West lead a Spade, and when dummy comes down it looks like a pretty terrible contract. The only advantage of being in 5♦ is it keeps things simple, as you can only afford two losers, and you already know you have to lose the Ace-King of trumps. So you have to lose no other tricks. Looking at declarer's South hand, there's no losers in Spades, once you use dummy's ♥A to throw one away. There's probably no losers in Diamonds too, but you'll need to lead up from dummy at least once. So it's all about losing no Clubs. The normal way to play this Club suit for no losers is just to play off the AKQ, and hope the Jack falls.

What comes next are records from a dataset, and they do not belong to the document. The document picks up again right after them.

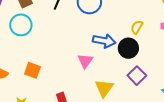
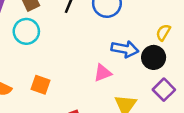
pink triangle: (85, 61) -> (103, 73), turned 35

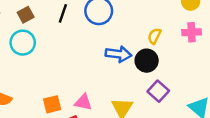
pink triangle: (103, 73) -> (83, 102), moved, turned 36
orange square: (41, 85) -> (52, 104), moved, turned -30

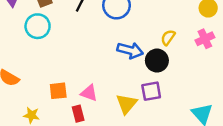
pink cross: (192, 32) -> (205, 39), turned -30
purple square: (158, 91) -> (151, 91), moved, turned 30

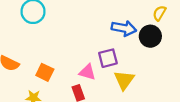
orange square: (58, 91) -> (45, 72), moved, turned 36
purple square: (151, 91) -> (108, 58), moved

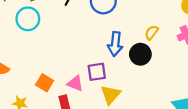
blue arrow: (124, 28) -> (115, 44), turned 80
orange square: (45, 72) -> (45, 83), moved

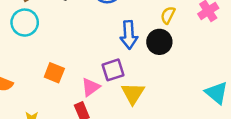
orange square: (45, 83) -> (54, 73), moved
pink triangle: (75, 83) -> (91, 87), turned -48

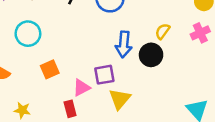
cyan circle: (25, 23) -> (28, 34), moved
orange square: (54, 73) -> (50, 69), turned 36

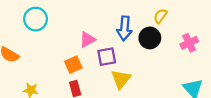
pink cross: (200, 33) -> (189, 43), moved
orange square: (50, 69) -> (73, 65), moved
pink triangle: (81, 88) -> (87, 39), moved

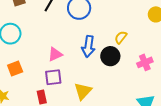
purple square: (107, 57) -> (53, 77), moved
orange square: (73, 65) -> (15, 68), moved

So I think the best line of play is to start drawing trumps, planning to play Clubs from the top. If you need to lead trumps from dummy again then you can switch to ruffing a Club in dummy, hoping the hand with short Clubs has to overruff with a card which is a winner anyway (as here). On this particular layout though the Clubs don't split, and if you ruff a Club then I think when East overruffs with the ♦K West ends up winning a third trick for the defence with the &diamonds;. So I'm now claiming the contract can't be made, and indeed at the table it went off too, and East-West won the week.
OK, after one week, here's what I know about the bidding system.
- Strong NT, four card majors
- Each time you rebid a suit, that shows one extra card in the suit
- Don't bid No Trumps unless you have stoppers in every suit
- 4♣ is always Gerber
- If you're short of time, double and redouble!